Cependant, l’accès à cette manne n’est pas sans risques. Si par exemple en fouillant, le laboureur entend un morceau de terre tombée sans son intervention, il doit se débrouiller pour sortir en toute hâte, dans le cas contraire, il risque de se faire enterrer vivant et, « même à l’aide d’un tracteur, on ne pourra pas récupérer sa dépouille », commente M. joseph , évoquant un risque certain d’éboulement ou d’affaissements pouvant causer blessures, chutes ou au pire cas, la mort.  De même qu’on peut en fouillant être envahi par les eaux souterraines.

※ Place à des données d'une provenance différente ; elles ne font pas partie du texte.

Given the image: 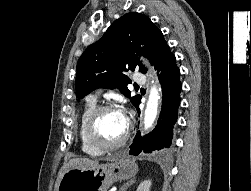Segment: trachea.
I'll return each instance as SVG.
<instances>
[{
	"label": "trachea",
	"instance_id": "obj_1",
	"mask_svg": "<svg viewBox=\"0 0 251 191\" xmlns=\"http://www.w3.org/2000/svg\"><path fill=\"white\" fill-rule=\"evenodd\" d=\"M134 87H135V88H138V87H139V85H134Z\"/></svg>",
	"mask_w": 251,
	"mask_h": 191
}]
</instances>
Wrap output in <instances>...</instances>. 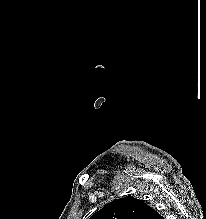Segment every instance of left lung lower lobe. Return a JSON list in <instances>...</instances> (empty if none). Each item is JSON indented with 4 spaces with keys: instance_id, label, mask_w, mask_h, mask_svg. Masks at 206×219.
Listing matches in <instances>:
<instances>
[{
    "instance_id": "0a47b994",
    "label": "left lung lower lobe",
    "mask_w": 206,
    "mask_h": 219,
    "mask_svg": "<svg viewBox=\"0 0 206 219\" xmlns=\"http://www.w3.org/2000/svg\"><path fill=\"white\" fill-rule=\"evenodd\" d=\"M151 219H164L158 212L154 211V214Z\"/></svg>"
}]
</instances>
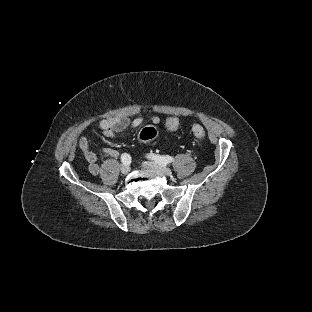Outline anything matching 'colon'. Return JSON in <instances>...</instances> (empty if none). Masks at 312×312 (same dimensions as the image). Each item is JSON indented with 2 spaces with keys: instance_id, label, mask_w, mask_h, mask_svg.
I'll use <instances>...</instances> for the list:
<instances>
[{
  "instance_id": "obj_1",
  "label": "colon",
  "mask_w": 312,
  "mask_h": 312,
  "mask_svg": "<svg viewBox=\"0 0 312 312\" xmlns=\"http://www.w3.org/2000/svg\"><path fill=\"white\" fill-rule=\"evenodd\" d=\"M165 126L169 130L175 129L176 126H177L176 119L171 118V119L167 120L166 123H165ZM191 130L199 138H202L204 136L205 129L199 123L193 124L192 127H191ZM156 135H157L156 128L152 127V126H148V127H144L140 131L139 137H140L141 140L148 141V140L154 139L156 137Z\"/></svg>"
}]
</instances>
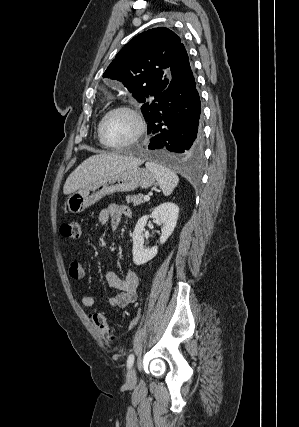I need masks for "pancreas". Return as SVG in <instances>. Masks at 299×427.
Masks as SVG:
<instances>
[{
  "label": "pancreas",
  "mask_w": 299,
  "mask_h": 427,
  "mask_svg": "<svg viewBox=\"0 0 299 427\" xmlns=\"http://www.w3.org/2000/svg\"><path fill=\"white\" fill-rule=\"evenodd\" d=\"M126 201H127V203L133 204V206L140 205L144 202L143 201V194L127 196Z\"/></svg>",
  "instance_id": "cf45deb5"
}]
</instances>
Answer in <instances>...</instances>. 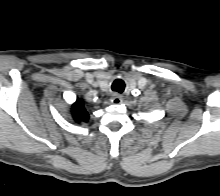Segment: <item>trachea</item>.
I'll use <instances>...</instances> for the list:
<instances>
[{
	"label": "trachea",
	"instance_id": "3493384b",
	"mask_svg": "<svg viewBox=\"0 0 220 196\" xmlns=\"http://www.w3.org/2000/svg\"><path fill=\"white\" fill-rule=\"evenodd\" d=\"M112 90L117 92V93H122L124 91L125 88V83L123 80L121 79H117L112 83L111 86Z\"/></svg>",
	"mask_w": 220,
	"mask_h": 196
}]
</instances>
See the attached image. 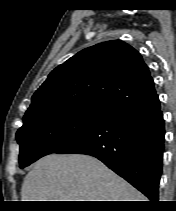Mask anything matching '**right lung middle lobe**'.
I'll use <instances>...</instances> for the list:
<instances>
[{"mask_svg": "<svg viewBox=\"0 0 176 211\" xmlns=\"http://www.w3.org/2000/svg\"><path fill=\"white\" fill-rule=\"evenodd\" d=\"M105 117L68 109H45L25 116L23 126L16 134L20 145V168L56 152L97 126Z\"/></svg>", "mask_w": 176, "mask_h": 211, "instance_id": "dd1d6c3e", "label": "right lung middle lobe"}]
</instances>
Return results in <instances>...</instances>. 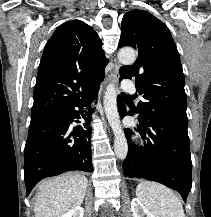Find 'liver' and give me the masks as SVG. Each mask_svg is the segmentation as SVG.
<instances>
[{
	"instance_id": "6515ba94",
	"label": "liver",
	"mask_w": 211,
	"mask_h": 217,
	"mask_svg": "<svg viewBox=\"0 0 211 217\" xmlns=\"http://www.w3.org/2000/svg\"><path fill=\"white\" fill-rule=\"evenodd\" d=\"M88 180L79 173L66 174L38 184L35 217H62L82 204Z\"/></svg>"
}]
</instances>
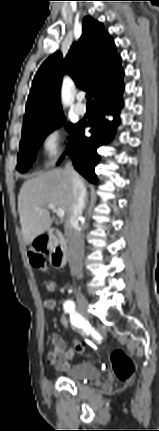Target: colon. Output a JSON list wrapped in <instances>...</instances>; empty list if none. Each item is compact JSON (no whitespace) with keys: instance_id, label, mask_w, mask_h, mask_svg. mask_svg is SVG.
Listing matches in <instances>:
<instances>
[{"instance_id":"obj_1","label":"colon","mask_w":159,"mask_h":431,"mask_svg":"<svg viewBox=\"0 0 159 431\" xmlns=\"http://www.w3.org/2000/svg\"><path fill=\"white\" fill-rule=\"evenodd\" d=\"M45 245L39 240L30 249V262L34 268L43 269L45 267ZM55 304L52 301L47 303V308L53 311ZM59 327L65 332H70L71 320L68 313H59ZM74 349L77 350L79 358H84L86 353V344L82 339L73 340ZM111 365L115 376L123 382L130 381L136 371L135 362L121 349H116L111 355Z\"/></svg>"}]
</instances>
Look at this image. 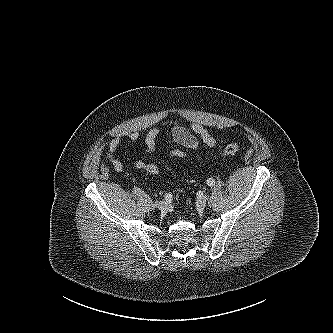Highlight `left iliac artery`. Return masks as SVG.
<instances>
[{
  "instance_id": "44dca946",
  "label": "left iliac artery",
  "mask_w": 333,
  "mask_h": 333,
  "mask_svg": "<svg viewBox=\"0 0 333 333\" xmlns=\"http://www.w3.org/2000/svg\"><path fill=\"white\" fill-rule=\"evenodd\" d=\"M207 184H208V186H214L215 185V180L213 179V178H209L208 180H207Z\"/></svg>"
}]
</instances>
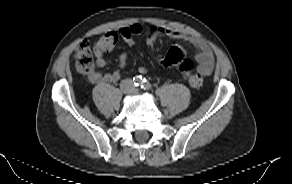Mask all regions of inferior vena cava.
I'll return each instance as SVG.
<instances>
[{
	"label": "inferior vena cava",
	"mask_w": 292,
	"mask_h": 184,
	"mask_svg": "<svg viewBox=\"0 0 292 184\" xmlns=\"http://www.w3.org/2000/svg\"><path fill=\"white\" fill-rule=\"evenodd\" d=\"M125 83H128V84L132 85V81L131 80H125ZM122 86H123V84H122Z\"/></svg>",
	"instance_id": "1"
}]
</instances>
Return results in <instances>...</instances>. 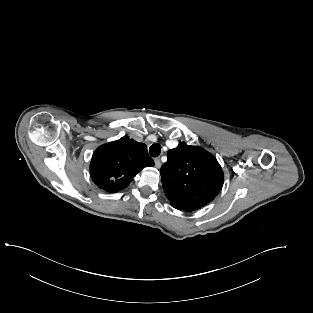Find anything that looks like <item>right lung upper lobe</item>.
I'll return each mask as SVG.
<instances>
[{
	"label": "right lung upper lobe",
	"instance_id": "right-lung-upper-lobe-1",
	"mask_svg": "<svg viewBox=\"0 0 313 313\" xmlns=\"http://www.w3.org/2000/svg\"><path fill=\"white\" fill-rule=\"evenodd\" d=\"M153 165L145 144L122 137L95 150L90 175L99 188L116 193L126 188L144 167Z\"/></svg>",
	"mask_w": 313,
	"mask_h": 313
}]
</instances>
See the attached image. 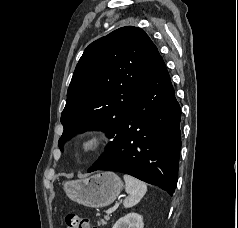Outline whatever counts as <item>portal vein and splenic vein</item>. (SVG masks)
Wrapping results in <instances>:
<instances>
[{
	"label": "portal vein and splenic vein",
	"mask_w": 238,
	"mask_h": 228,
	"mask_svg": "<svg viewBox=\"0 0 238 228\" xmlns=\"http://www.w3.org/2000/svg\"><path fill=\"white\" fill-rule=\"evenodd\" d=\"M115 209H116L115 207H114V208H110V209L107 211V213H108V214H111V213H113V212L115 211Z\"/></svg>",
	"instance_id": "1"
}]
</instances>
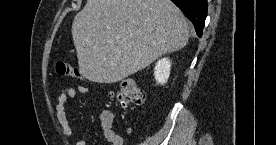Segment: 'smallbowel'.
<instances>
[{"mask_svg":"<svg viewBox=\"0 0 276 145\" xmlns=\"http://www.w3.org/2000/svg\"><path fill=\"white\" fill-rule=\"evenodd\" d=\"M88 92V87L80 85L78 87H65L57 98L55 105L56 117L62 127L64 135L70 136L72 133V125L66 112V103L70 98H75L78 95H83ZM114 118L113 114L105 111L100 116V126L106 140L111 145H123V138L113 129ZM77 145H89L87 140H80Z\"/></svg>","mask_w":276,"mask_h":145,"instance_id":"obj_1","label":"small bowel"}]
</instances>
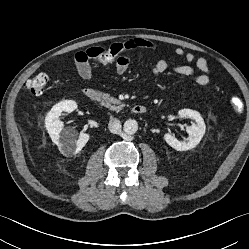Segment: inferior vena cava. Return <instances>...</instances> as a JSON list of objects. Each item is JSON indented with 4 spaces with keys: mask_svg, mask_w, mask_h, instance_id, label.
<instances>
[{
    "mask_svg": "<svg viewBox=\"0 0 249 249\" xmlns=\"http://www.w3.org/2000/svg\"><path fill=\"white\" fill-rule=\"evenodd\" d=\"M108 128L111 133L117 134L121 131V122L118 119L113 118L109 121Z\"/></svg>",
    "mask_w": 249,
    "mask_h": 249,
    "instance_id": "602c4592",
    "label": "inferior vena cava"
}]
</instances>
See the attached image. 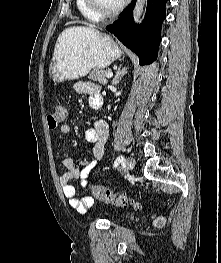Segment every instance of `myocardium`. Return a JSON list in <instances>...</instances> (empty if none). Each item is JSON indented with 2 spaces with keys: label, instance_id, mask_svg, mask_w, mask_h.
I'll return each mask as SVG.
<instances>
[{
  "label": "myocardium",
  "instance_id": "obj_1",
  "mask_svg": "<svg viewBox=\"0 0 221 263\" xmlns=\"http://www.w3.org/2000/svg\"><path fill=\"white\" fill-rule=\"evenodd\" d=\"M128 0H122L119 6L112 10H104L97 0H85L88 9L99 18H110L119 14L126 6Z\"/></svg>",
  "mask_w": 221,
  "mask_h": 263
}]
</instances>
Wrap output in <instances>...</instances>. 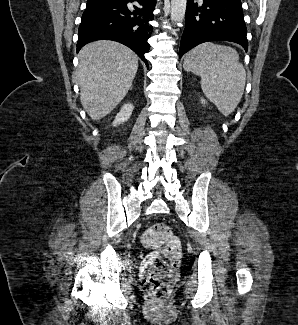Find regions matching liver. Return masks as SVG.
<instances>
[{"mask_svg":"<svg viewBox=\"0 0 298 325\" xmlns=\"http://www.w3.org/2000/svg\"><path fill=\"white\" fill-rule=\"evenodd\" d=\"M78 56L80 102L93 120H100L127 94L137 72L138 56L113 40L89 42Z\"/></svg>","mask_w":298,"mask_h":325,"instance_id":"liver-1","label":"liver"}]
</instances>
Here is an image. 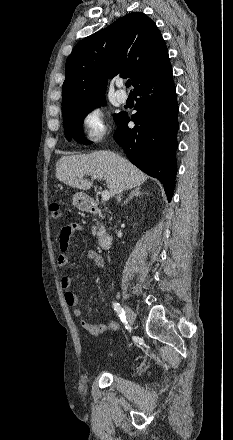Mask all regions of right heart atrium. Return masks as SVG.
Listing matches in <instances>:
<instances>
[{
    "label": "right heart atrium",
    "instance_id": "d8ad5b80",
    "mask_svg": "<svg viewBox=\"0 0 233 440\" xmlns=\"http://www.w3.org/2000/svg\"><path fill=\"white\" fill-rule=\"evenodd\" d=\"M81 128L87 141L92 143L101 141L108 130L104 111L96 105L86 109L81 117Z\"/></svg>",
    "mask_w": 233,
    "mask_h": 440
}]
</instances>
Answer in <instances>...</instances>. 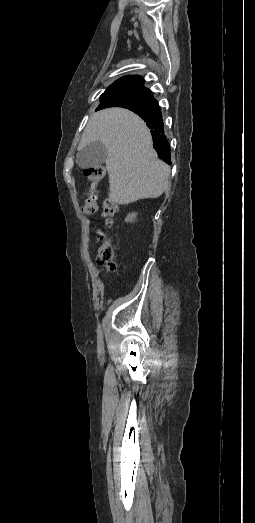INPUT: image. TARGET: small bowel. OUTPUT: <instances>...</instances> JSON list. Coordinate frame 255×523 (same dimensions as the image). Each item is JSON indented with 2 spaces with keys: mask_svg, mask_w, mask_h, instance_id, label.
<instances>
[{
  "mask_svg": "<svg viewBox=\"0 0 255 523\" xmlns=\"http://www.w3.org/2000/svg\"><path fill=\"white\" fill-rule=\"evenodd\" d=\"M103 239V234L99 231L97 234V240L101 241Z\"/></svg>",
  "mask_w": 255,
  "mask_h": 523,
  "instance_id": "obj_1",
  "label": "small bowel"
}]
</instances>
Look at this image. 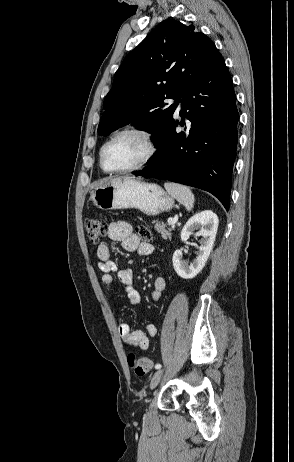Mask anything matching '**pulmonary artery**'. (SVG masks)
Returning <instances> with one entry per match:
<instances>
[{
	"instance_id": "1",
	"label": "pulmonary artery",
	"mask_w": 294,
	"mask_h": 462,
	"mask_svg": "<svg viewBox=\"0 0 294 462\" xmlns=\"http://www.w3.org/2000/svg\"><path fill=\"white\" fill-rule=\"evenodd\" d=\"M169 103H176L177 104V108H176V113L177 114L182 111V105H181V102L179 100L171 99V100H169Z\"/></svg>"
}]
</instances>
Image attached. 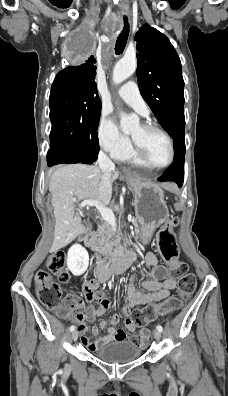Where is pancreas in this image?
Listing matches in <instances>:
<instances>
[{
	"mask_svg": "<svg viewBox=\"0 0 228 396\" xmlns=\"http://www.w3.org/2000/svg\"><path fill=\"white\" fill-rule=\"evenodd\" d=\"M136 220V216L131 217V223L136 232L135 239L137 240V234L140 232V229ZM98 237L99 252L103 255L111 254L113 250V227L108 222L101 228Z\"/></svg>",
	"mask_w": 228,
	"mask_h": 396,
	"instance_id": "obj_1",
	"label": "pancreas"
}]
</instances>
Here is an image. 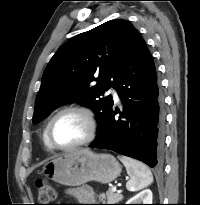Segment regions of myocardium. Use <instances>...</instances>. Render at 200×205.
Listing matches in <instances>:
<instances>
[{
  "instance_id": "obj_1",
  "label": "myocardium",
  "mask_w": 200,
  "mask_h": 205,
  "mask_svg": "<svg viewBox=\"0 0 200 205\" xmlns=\"http://www.w3.org/2000/svg\"><path fill=\"white\" fill-rule=\"evenodd\" d=\"M70 112L80 114L84 118L86 122V126H87L86 135L83 139H81L80 141L72 145L61 146L55 143V141L52 138V133H51L52 127H53L54 122L61 115L65 113H70ZM97 132H98V121H97L96 115L91 108L84 106V105H70V106H66L62 108L61 110H59L57 113H55L52 116V118L49 120L47 127H46V137H47L48 143L50 144L52 148L61 150V151H70V150H74L79 147L90 144L96 138Z\"/></svg>"
}]
</instances>
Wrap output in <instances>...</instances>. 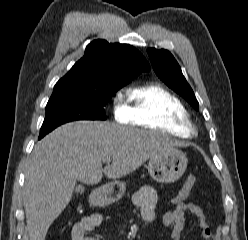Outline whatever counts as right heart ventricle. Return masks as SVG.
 Here are the masks:
<instances>
[{"instance_id": "right-heart-ventricle-1", "label": "right heart ventricle", "mask_w": 248, "mask_h": 240, "mask_svg": "<svg viewBox=\"0 0 248 240\" xmlns=\"http://www.w3.org/2000/svg\"><path fill=\"white\" fill-rule=\"evenodd\" d=\"M128 123L187 139L194 127L181 99L159 84H143L128 94Z\"/></svg>"}]
</instances>
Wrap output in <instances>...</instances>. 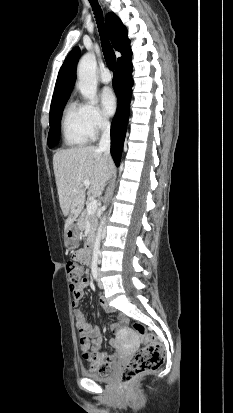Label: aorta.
Returning <instances> with one entry per match:
<instances>
[{"label":"aorta","instance_id":"obj_1","mask_svg":"<svg viewBox=\"0 0 233 413\" xmlns=\"http://www.w3.org/2000/svg\"><path fill=\"white\" fill-rule=\"evenodd\" d=\"M96 57L93 53L85 54L78 63L77 87L80 90L83 97L91 104L96 103L97 95V81H96ZM106 221V215L101 218L100 225L97 231L96 239L94 242V248L92 253V265L95 266L98 262L100 253V243L103 234V227Z\"/></svg>","mask_w":233,"mask_h":413}]
</instances>
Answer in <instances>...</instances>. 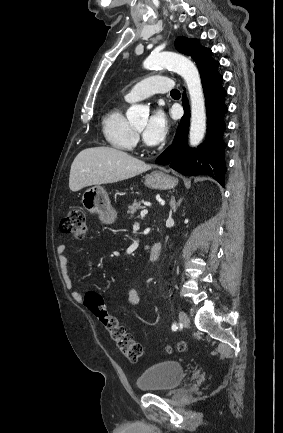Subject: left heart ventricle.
<instances>
[{
  "instance_id": "b2bd125f",
  "label": "left heart ventricle",
  "mask_w": 283,
  "mask_h": 433,
  "mask_svg": "<svg viewBox=\"0 0 283 433\" xmlns=\"http://www.w3.org/2000/svg\"><path fill=\"white\" fill-rule=\"evenodd\" d=\"M145 126H146V120H144L143 122L137 124L135 126V128L140 132V131L144 130Z\"/></svg>"
}]
</instances>
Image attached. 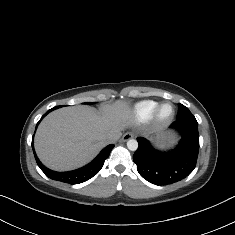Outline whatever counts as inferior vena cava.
Masks as SVG:
<instances>
[{
    "label": "inferior vena cava",
    "mask_w": 235,
    "mask_h": 235,
    "mask_svg": "<svg viewBox=\"0 0 235 235\" xmlns=\"http://www.w3.org/2000/svg\"><path fill=\"white\" fill-rule=\"evenodd\" d=\"M121 136V132L118 133H109L106 135L105 137V141L107 143H114L115 141H117Z\"/></svg>",
    "instance_id": "1"
}]
</instances>
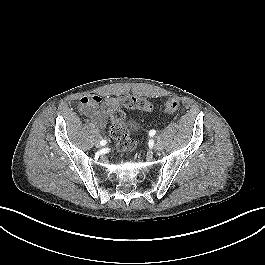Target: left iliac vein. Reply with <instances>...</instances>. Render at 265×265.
I'll use <instances>...</instances> for the list:
<instances>
[{"label":"left iliac vein","mask_w":265,"mask_h":265,"mask_svg":"<svg viewBox=\"0 0 265 265\" xmlns=\"http://www.w3.org/2000/svg\"><path fill=\"white\" fill-rule=\"evenodd\" d=\"M163 149V143L160 139H157L156 143L154 144L155 151H161Z\"/></svg>","instance_id":"1"}]
</instances>
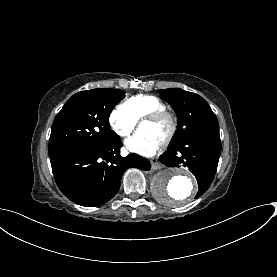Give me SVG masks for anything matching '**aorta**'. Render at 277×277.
Segmentation results:
<instances>
[{
    "instance_id": "aorta-1",
    "label": "aorta",
    "mask_w": 277,
    "mask_h": 277,
    "mask_svg": "<svg viewBox=\"0 0 277 277\" xmlns=\"http://www.w3.org/2000/svg\"><path fill=\"white\" fill-rule=\"evenodd\" d=\"M154 195L164 204H185L197 192V182L187 171L163 169L152 180Z\"/></svg>"
}]
</instances>
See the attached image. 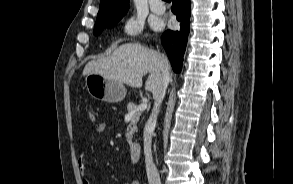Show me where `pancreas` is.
Returning a JSON list of instances; mask_svg holds the SVG:
<instances>
[{
	"label": "pancreas",
	"instance_id": "pancreas-1",
	"mask_svg": "<svg viewBox=\"0 0 293 184\" xmlns=\"http://www.w3.org/2000/svg\"><path fill=\"white\" fill-rule=\"evenodd\" d=\"M127 110L128 112H134L133 117L127 127V133H126V140L129 144L132 143V137L135 131H137V123L139 121L141 111L137 110V106L133 102H129L127 104Z\"/></svg>",
	"mask_w": 293,
	"mask_h": 184
}]
</instances>
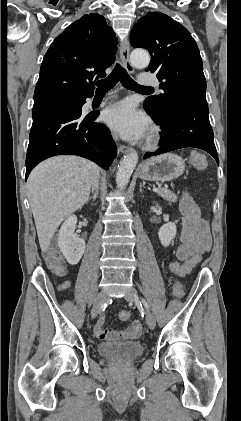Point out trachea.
Masks as SVG:
<instances>
[{"label":"trachea","instance_id":"trachea-1","mask_svg":"<svg viewBox=\"0 0 241 421\" xmlns=\"http://www.w3.org/2000/svg\"><path fill=\"white\" fill-rule=\"evenodd\" d=\"M121 82L122 85L130 90L135 91H145L151 89L150 87H145L138 85L127 73V71L120 65L116 64L112 73L105 79H102L96 83L97 92H108L112 89L117 82Z\"/></svg>","mask_w":241,"mask_h":421}]
</instances>
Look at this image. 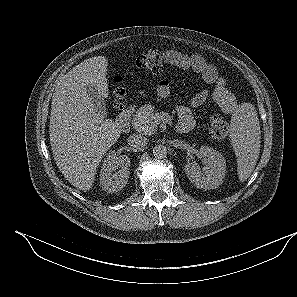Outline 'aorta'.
Wrapping results in <instances>:
<instances>
[{
    "mask_svg": "<svg viewBox=\"0 0 297 297\" xmlns=\"http://www.w3.org/2000/svg\"><path fill=\"white\" fill-rule=\"evenodd\" d=\"M153 156L158 159L165 158L167 156V148L164 145H155L153 148Z\"/></svg>",
    "mask_w": 297,
    "mask_h": 297,
    "instance_id": "aorta-1",
    "label": "aorta"
}]
</instances>
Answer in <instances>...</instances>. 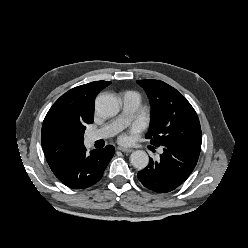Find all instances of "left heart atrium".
I'll use <instances>...</instances> for the list:
<instances>
[{
	"instance_id": "1",
	"label": "left heart atrium",
	"mask_w": 248,
	"mask_h": 248,
	"mask_svg": "<svg viewBox=\"0 0 248 248\" xmlns=\"http://www.w3.org/2000/svg\"><path fill=\"white\" fill-rule=\"evenodd\" d=\"M135 132L136 130H134L132 133H135ZM119 140L121 143H128L130 141V134H122Z\"/></svg>"
}]
</instances>
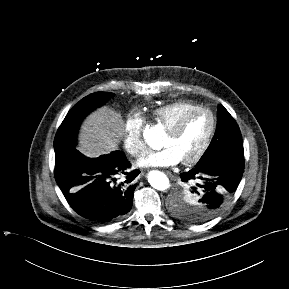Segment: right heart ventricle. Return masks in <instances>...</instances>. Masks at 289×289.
Masks as SVG:
<instances>
[{
  "instance_id": "1",
  "label": "right heart ventricle",
  "mask_w": 289,
  "mask_h": 289,
  "mask_svg": "<svg viewBox=\"0 0 289 289\" xmlns=\"http://www.w3.org/2000/svg\"><path fill=\"white\" fill-rule=\"evenodd\" d=\"M195 103L179 100L161 105L152 111L153 119L166 130L171 127L184 113L198 108Z\"/></svg>"
}]
</instances>
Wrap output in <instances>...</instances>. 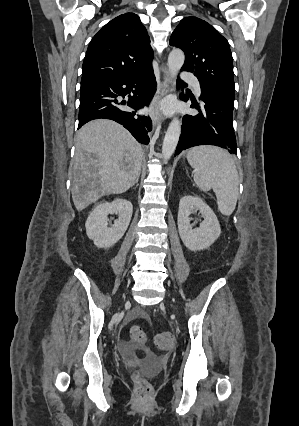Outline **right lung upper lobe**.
Here are the masks:
<instances>
[{"mask_svg": "<svg viewBox=\"0 0 299 426\" xmlns=\"http://www.w3.org/2000/svg\"><path fill=\"white\" fill-rule=\"evenodd\" d=\"M153 50L138 15L126 13L107 23L92 39L81 83L110 81L152 67Z\"/></svg>", "mask_w": 299, "mask_h": 426, "instance_id": "1", "label": "right lung upper lobe"}]
</instances>
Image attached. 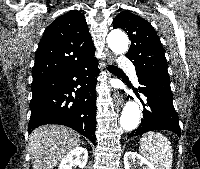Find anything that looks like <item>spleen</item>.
<instances>
[{
	"label": "spleen",
	"instance_id": "3e777b00",
	"mask_svg": "<svg viewBox=\"0 0 200 169\" xmlns=\"http://www.w3.org/2000/svg\"><path fill=\"white\" fill-rule=\"evenodd\" d=\"M139 150L150 160L156 169H171L173 150L167 137L159 132L150 131L140 139Z\"/></svg>",
	"mask_w": 200,
	"mask_h": 169
}]
</instances>
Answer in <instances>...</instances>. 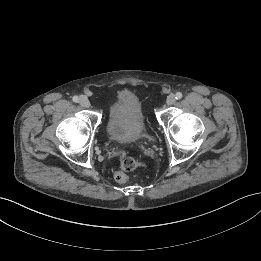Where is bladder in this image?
Masks as SVG:
<instances>
[{"label":"bladder","instance_id":"1","mask_svg":"<svg viewBox=\"0 0 261 261\" xmlns=\"http://www.w3.org/2000/svg\"><path fill=\"white\" fill-rule=\"evenodd\" d=\"M107 131L119 142H135L144 137L145 118L138 97L130 91H121L109 108Z\"/></svg>","mask_w":261,"mask_h":261}]
</instances>
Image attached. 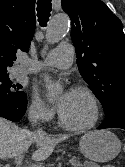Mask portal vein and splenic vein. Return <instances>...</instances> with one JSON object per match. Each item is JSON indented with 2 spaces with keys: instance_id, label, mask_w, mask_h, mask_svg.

« Quand quelqu’un fouille la terre, c’est seulement à son retour à la maison, qu’on sait qu’il est en vie, sinon il peut être considéré comme mort », soutient Etienne Daniel, père de famille s’adonnant lui aussi à la recherche et vente d’argile.

 

A entendre ces usagers, les risques ne concernent pas simplement l’exploitation du sous-sol, certains risques existent aussi pour des non avisés qui après cette phase pourraient fréquenter la zone. « Si on court après quelqu’un ayant commis un acte délictueux par exemple,  et qu’il prend la direction d’un site à peine exploitée, on n’a pas besoin de le poursuivre ; il n’ira pas loin », a blagué l’un d’entre eux. « Il a deux chances, ou bien il meurt sur le champ en tombant dans un trou qui l’entrainera vers les profondeurs, ou bien s’il en sort, il en sortira avec de gros dommages », avertit cet homme.

Cependant, malgré les séquelles laissées par la quête d’argile, le sol peut encore redonner vie. Car « II n’y a aucun problème à recommencer l’agri-exploitation », sourit Joseph Inelet, accompagné de 5 autres ‘’exploitants’’ plutôt jeunes, debout à proximité d’un jardin de pois Congo, cultivé pas trop longtemps après y avoir extrait une quantité certaine de leur manne.